About this blog

My name is Bill Hirt and I'm a candidate to be a Representative from the 48th district in the Washington State legislature. My candidacy stems from concern the legislature is not properly overseeing the WSDOT and Sound Transit East Link light rail program. I believe East Link will be a disaster for the entire eastside. ST will spend 5-6 billion on a transportation project that will increase, not decrease cross-lake congestion, violates federal environmental laws, devastates a beautiful part of residential Bellevue, creates havoc in Bellevue's central business district, and does absolutely nothing to alleviate congestion on 1-90 and 405. The only winners with East Link are the Associated Builders and Contractors of Western Washington and their labor unions.

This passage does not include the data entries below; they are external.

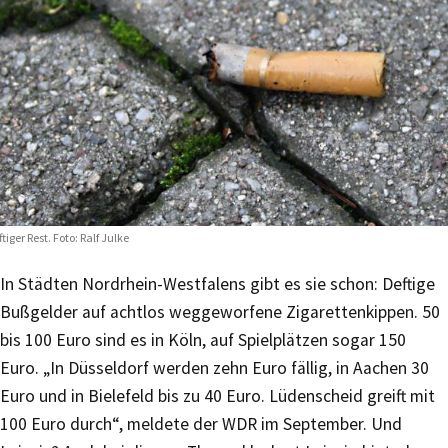
ftiger Rest. Foto: Ralf Julke
In Städten Nordrhein-Westfalens gibt es sie schon: Deftige
Bußgelder auf achtlos weggeworfene Zigarettenkippen. 50
bis 100 Euro sind es in Köln, auf Spielplätzen sogar 150
Euro. „In Düsseldorf werden zehn Euro fällig, in Aachen 30
Euro und in Bielefeld bis zu 40 Euro. Lüdenscheid greift mit
100 Euro durch“, meldete der WDR im September. Und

This blog is an attempt to get more public awareness of these concerns. Many of the articles are from 3 years of failed efforts to persuade the Bellevue City Council, King County Council, east side legislators, media, and other organizations to stop this debacle. I have no illusions about being elected. My hope is voters from throughout the east side will read of my candidacy and visit this Web site. If they don't find them persuasive I know at least I tried.

Saturday, December 17, 2022

New Sound Transit CEO’s Report Card

 The previous post proposed Sound Transit could use the time needed to redo East Link track attachments to allow the Link’s train routes to terminate at Chinatown station.  This post offers a “Report Card” on the new Sound Transit CEO, Julie Timm’s, response to the need to redo the Link's attachments on her blog post and during the December 8th Sound Transit meetings.  

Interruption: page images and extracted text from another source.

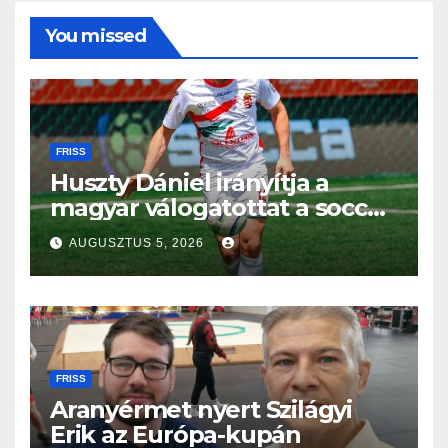
You missed
FRISS
Huszty Dániel irányítja a
magyar válogatottat a socca-
világbajnokságon
AUGUSZTUS 5, 2026
FRISS
Aranyérmet nyert Szilágyi
Erik az Európa-kupán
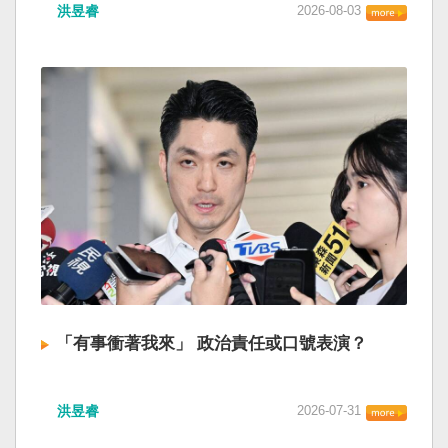
洪昱睿
2026-08-03
「有事衝著我來」 政治責任或口號表演？
洪昱睿
2026-07-31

On the plus side is her recognition Sound Transit problems with East Link and Tacoma Dome Link extensions have resulted in her requesting authorization to contract with HDR Engineering for construction management service.  The need to spend up to $118M and $93M respectively on the two extensions indicates she recognizes Sound Transit’s engineering oversight problems.  

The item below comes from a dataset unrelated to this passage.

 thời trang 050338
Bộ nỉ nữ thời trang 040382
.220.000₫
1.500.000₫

On the minus side is her December 8th blog post, “East Link opening timeframe update” continues Sound Transit’s plan to implement “voter approved” extensions.   CEO Timm apparently doesn’t acknowledge extending light rail tracks do nothing to increase the number of transit vehicles per hour or the number of riders in each vehicle.  That the major result of the extensions is increased operating costs. 

The result of the track attachment redo is a two-year delay in East Link demonstrating Sound Transit’s biggest debacle.  They should have never been allowed to confiscate the I-90 Bridge center roadway for a transit system that limits East Side and South Seattle capacity to half the DSTT trains.  That using the trains to replace cross lake bus routes limits transit capacity and does nothing to reduce I-90 corridor congestion. 

Instead, the Lynnwood extension debut in either summer/fall or fall/winter 2024 will demonstrate the problem with “voter approved” extensions along I-5 corridor.   Most of the corridor commuters with access to transit have already been required to transfer from bus routes to the Northgate Link for the ride into and out of Seattle.  While some of them will use Lynnwood extension instead, the number of commuters added will be a fraction of Sound Transit’s 37,000 to 57,000 predicted.  Yet the 8.5-mile extension will add ~$2000 for the round trip from Northgate, doubling round trip cost from Westlake.     

 CEO Timm also gets a failing grade for her blog post proposal to implement Sound Transit System Expansion Committee Chair Claudia Balducci’s proposal for a East Link Starter Line alongside ST 550 bus route to South Bellevue P&R.   Bellevue commuters will “likely” choose ST 550 because it’s route though downtown Bellevue has better access and there’s no need to transfer at P&R.  Even fewer returning commuters will choose to transfer to light rail at South Bellevue for the trip into Bellevue.  

The bottom line is CEO Timm’s blog post reflects the fact she was hired because of her willingness to implement “voter approved” extensions.  The Seattle Times has abetted Sound Transit refusal to release the Northgate Link results demonstrating the "voter approved" extensions lacked the access and capacity needed to reduce multilane freeway peak congestion and cost too much to operate off-peak. 

The need to redo the East Link track attachments has resulted in CEO Timm's blog post delaying the next demonstration from June 2023 to at least summer 2024 Lynnwood Link debut.  Continuing what Sound Transit hired her to do for as long as the Seattle Times enables them.